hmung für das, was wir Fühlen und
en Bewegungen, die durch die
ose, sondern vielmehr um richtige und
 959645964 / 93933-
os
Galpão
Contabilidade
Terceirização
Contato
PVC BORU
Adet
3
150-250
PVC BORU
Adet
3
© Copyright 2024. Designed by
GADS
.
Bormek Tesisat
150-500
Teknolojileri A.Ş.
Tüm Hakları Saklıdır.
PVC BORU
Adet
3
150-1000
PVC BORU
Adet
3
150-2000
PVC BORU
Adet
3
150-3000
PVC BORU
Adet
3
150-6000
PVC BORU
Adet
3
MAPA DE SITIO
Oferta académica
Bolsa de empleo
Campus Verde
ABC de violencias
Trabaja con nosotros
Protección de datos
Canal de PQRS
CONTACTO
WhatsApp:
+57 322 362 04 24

* * *

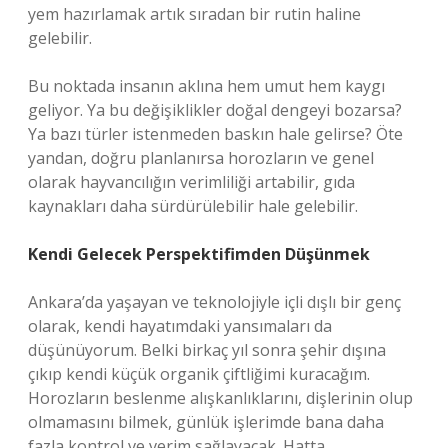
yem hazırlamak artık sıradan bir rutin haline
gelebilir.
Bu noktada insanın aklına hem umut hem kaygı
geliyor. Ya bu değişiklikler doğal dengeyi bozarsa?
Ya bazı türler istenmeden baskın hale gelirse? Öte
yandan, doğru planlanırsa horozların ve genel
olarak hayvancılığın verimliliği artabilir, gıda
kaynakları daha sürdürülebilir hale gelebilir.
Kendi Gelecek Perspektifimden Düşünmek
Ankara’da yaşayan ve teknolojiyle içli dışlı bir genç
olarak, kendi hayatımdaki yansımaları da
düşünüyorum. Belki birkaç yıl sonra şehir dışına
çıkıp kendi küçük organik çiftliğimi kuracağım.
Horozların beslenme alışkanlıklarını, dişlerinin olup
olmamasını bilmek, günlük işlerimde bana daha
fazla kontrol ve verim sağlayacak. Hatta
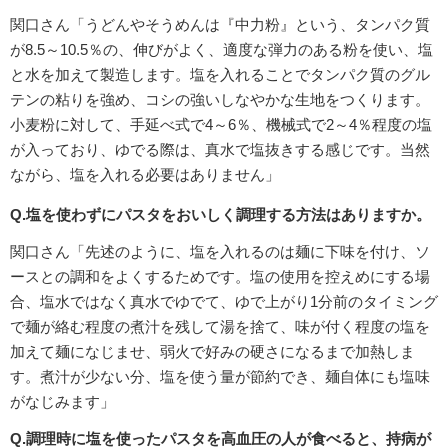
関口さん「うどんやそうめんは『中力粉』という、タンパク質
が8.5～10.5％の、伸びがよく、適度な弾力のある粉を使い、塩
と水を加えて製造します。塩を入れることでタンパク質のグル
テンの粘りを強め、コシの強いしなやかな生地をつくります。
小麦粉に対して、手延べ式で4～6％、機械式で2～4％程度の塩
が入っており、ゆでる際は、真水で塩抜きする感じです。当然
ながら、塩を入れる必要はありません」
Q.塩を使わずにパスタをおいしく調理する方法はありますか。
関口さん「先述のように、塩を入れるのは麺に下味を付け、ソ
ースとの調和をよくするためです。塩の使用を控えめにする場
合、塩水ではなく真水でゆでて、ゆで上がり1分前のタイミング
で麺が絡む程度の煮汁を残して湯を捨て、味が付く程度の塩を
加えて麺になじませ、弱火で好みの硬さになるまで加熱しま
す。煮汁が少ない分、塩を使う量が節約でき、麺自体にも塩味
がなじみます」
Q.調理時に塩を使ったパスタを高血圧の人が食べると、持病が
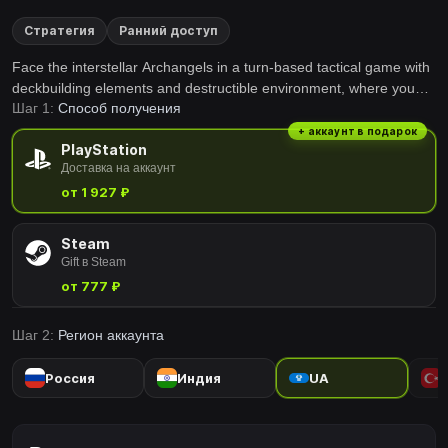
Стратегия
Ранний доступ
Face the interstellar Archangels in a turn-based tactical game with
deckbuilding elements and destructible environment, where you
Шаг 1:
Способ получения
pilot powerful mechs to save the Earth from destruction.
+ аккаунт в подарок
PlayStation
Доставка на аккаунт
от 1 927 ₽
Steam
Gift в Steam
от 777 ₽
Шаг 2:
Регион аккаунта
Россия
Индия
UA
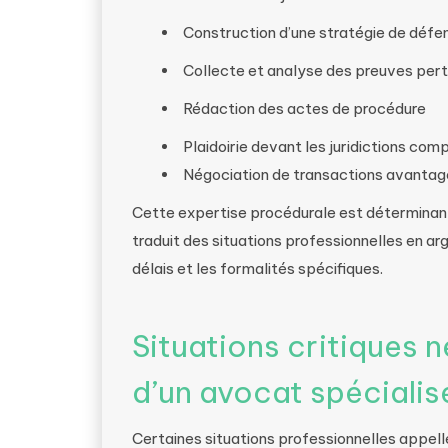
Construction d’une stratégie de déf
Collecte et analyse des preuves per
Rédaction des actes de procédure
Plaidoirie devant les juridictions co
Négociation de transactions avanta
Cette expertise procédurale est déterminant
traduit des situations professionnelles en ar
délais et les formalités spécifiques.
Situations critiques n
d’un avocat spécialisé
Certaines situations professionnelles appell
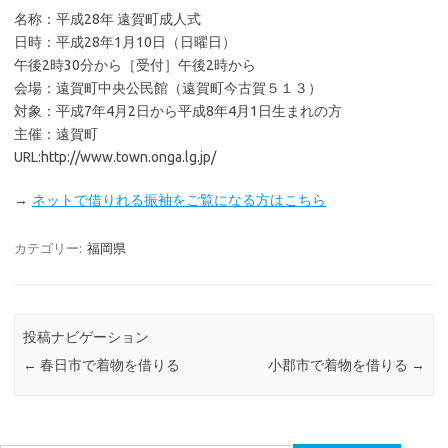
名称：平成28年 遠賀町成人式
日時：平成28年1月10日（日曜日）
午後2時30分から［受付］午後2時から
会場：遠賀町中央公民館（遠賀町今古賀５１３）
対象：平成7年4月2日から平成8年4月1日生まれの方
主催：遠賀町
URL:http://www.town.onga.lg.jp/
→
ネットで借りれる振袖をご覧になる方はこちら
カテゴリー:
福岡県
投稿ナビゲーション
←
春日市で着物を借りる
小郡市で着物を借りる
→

#### Exercise objective:
All lines in the listing above between the line with "hmung für das, was wir Fühlen und" and the line with "322 362 04 24", inclusive, should be set down exactly, and no line outside that range.

#### Solution:
hmung für das, was wir Fühlen und
en Bewegungen, die durch die
ose, sondern vielmehr um richtige und
 959645964 / 93933-
os
Galpão
Contabilidade
Terceirização
Contato
PVC BORU
Adet
3
150-250
PVC BORU
Adet
3
© Copyright 2024. Designed by
GADS
.
Bormek Tesisat
150-500
Teknolojileri A.Ş.
Tüm Hakları Saklıdır.
PVC BORU
Adet
3
150-1000
PVC BORU
Adet
3
150-2000
PVC BORU
Adet
3
150-3000
PVC BORU
Adet
3
150-6000
PVC BORU
Adet
3
MAPA DE SITIO
Oferta académica
Bolsa de empleo
Campus Verde
ABC de violencias
Trabaja con nosotros
Protección de datos
Canal de PQRS
CONTACTO
WhatsApp:
+57 322 362 04 24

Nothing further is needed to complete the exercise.